In 2011, the U.S. Food and Drug Administration approved use of DBT — which provides radiologists a 3D reconstruction and clearer view of overlapping layers of breast tissue — in combination with standard digital mammography for breast cancer screening. Findings from the Penn team published in 2014 reported that screening women with DBT in addition to DM not only improves detection of invasive cancers, but also reduces the number of patients called to return for potentially unnecessary imaging.

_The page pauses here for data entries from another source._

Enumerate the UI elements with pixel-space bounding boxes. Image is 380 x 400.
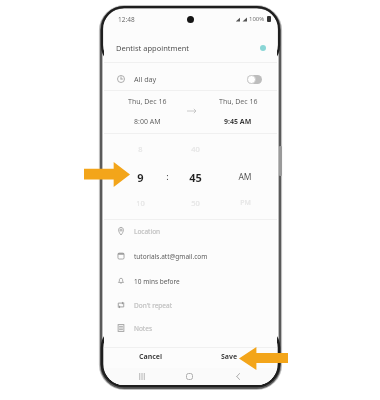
staticText: tutorials.att@gmail.com — [134, 252, 208, 261]
button[interactable]: Cancel — [123, 348, 179, 365]
button[interactable]: 40 — [181, 142, 209, 156]
button[interactable]: All day toggle — [247, 75, 262, 84]
staticText: PM — [240, 198, 251, 208]
button[interactable]: 50 — [181, 196, 209, 210]
staticText: 50 — [191, 198, 200, 208]
staticText: 45 — [189, 170, 202, 184]
button[interactable]: 8 — [126, 142, 154, 156]
staticText: 10 — [136, 198, 145, 208]
staticText: Dentist appointment — [116, 43, 190, 53]
button[interactable]: Recents — [134, 368, 150, 384]
button[interactable]: : — [153, 169, 181, 183]
button[interactable]: tutorials.att@gmail.com — [104, 244, 277, 268]
button[interactable]: PM — [231, 196, 259, 210]
staticText: Cancel — [139, 352, 163, 362]
staticText: AM — [238, 171, 252, 183]
staticText: 40 — [191, 144, 200, 154]
button[interactable]: Location — [104, 219, 277, 243]
staticText: 9:45 AM — [224, 117, 252, 127]
staticText: All day — [134, 74, 157, 84]
button[interactable]: 45 — [181, 170, 209, 184]
staticText: Location — [134, 227, 161, 236]
button[interactable]: Home — [181, 368, 197, 384]
staticText: Thu, Dec 16 — [219, 97, 258, 107]
staticText: : — [166, 170, 169, 182]
button[interactable]: Notes — [104, 316, 277, 340]
button[interactable]: 8:00 AM — [134, 117, 161, 127]
staticText: Thu, Dec 16 — [128, 97, 167, 107]
button[interactable]: Back — [230, 368, 246, 384]
staticText: 10 mins before — [134, 277, 180, 286]
staticText: Don't repeat — [134, 301, 173, 310]
button[interactable]: 9 — [126, 170, 154, 184]
staticText: Notes — [134, 324, 152, 333]
staticText: 100% — [249, 15, 265, 23]
button[interactable]: 10 mins before — [104, 269, 277, 293]
button[interactable]: Dentist appointment — [104, 38, 277, 58]
staticText: 8 — [138, 144, 143, 154]
button[interactable]: All day — [104, 69, 277, 89]
button[interactable]: Save — [201, 348, 257, 365]
button[interactable]: 10 — [126, 196, 154, 210]
staticText: 8:00 AM — [134, 117, 161, 127]
staticText: 9 — [137, 170, 144, 184]
staticText: 12:48 — [118, 15, 135, 24]
button[interactable]: Don't repeat — [104, 293, 277, 317]
button[interactable]: 9:45 AM — [224, 117, 252, 127]
staticText: Save — [221, 352, 238, 362]
button[interactable]: AM — [231, 170, 259, 184]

In the new study, the Penn team, including the study’s senior author, Emily F. Conant, MD, chief of Breast Imaging in the department of Radiology at the Perelman School of Medicine, analyzed 44,468 screening mammography examinations of 23,958 women (who had no history or clinical history of breast cancer) performed at Penn’s Perelman Center for Advanced Medicine.
All screenings took place during the year prior (September 2010 to August 2011), in which women received digital mammography (DM) only, and the three consecutive years after the practice converted from DM to all DBT in which all women received a DBT of two-view DM and two-view DBT of each breast (October 2011 through September 2014).
“These findings reaffirm that 3D mammography is a better mammogram for breast cancer screening,” Conant said. “These results are an important step toward informing policies so that all women can receive 3D mammography for screening.”
The team compared differences in screening outcomes between each DBT year and the DM baseline year as well as between groups of women with a history of only one, two, or three DBT screenings.
Recall rates increased slightly in years one, two and three, at 88, 90, and 92 per 1000 screened, respectively, but remained significantly reduced from the rate of 104 per 1000 in the DM only group. Cancer cases detected in recalled patients rose from 4.4 percent in DM alone, to 6.2 percent, 6.5 percent, and 6.7 percent in years one, two and three of DBT screening, respectively. Additionally, outcomes for the most recent screening for individual women undergoing one, two, or three DBT screenings showed decreasing recall rates of 130, 78, and 59 per 1000 patients screened, respectively. So-called “interval cancer” rates decreased slightly from 0.7 per 100 women screened with DM to 0.5 per 1000 screened with DBT.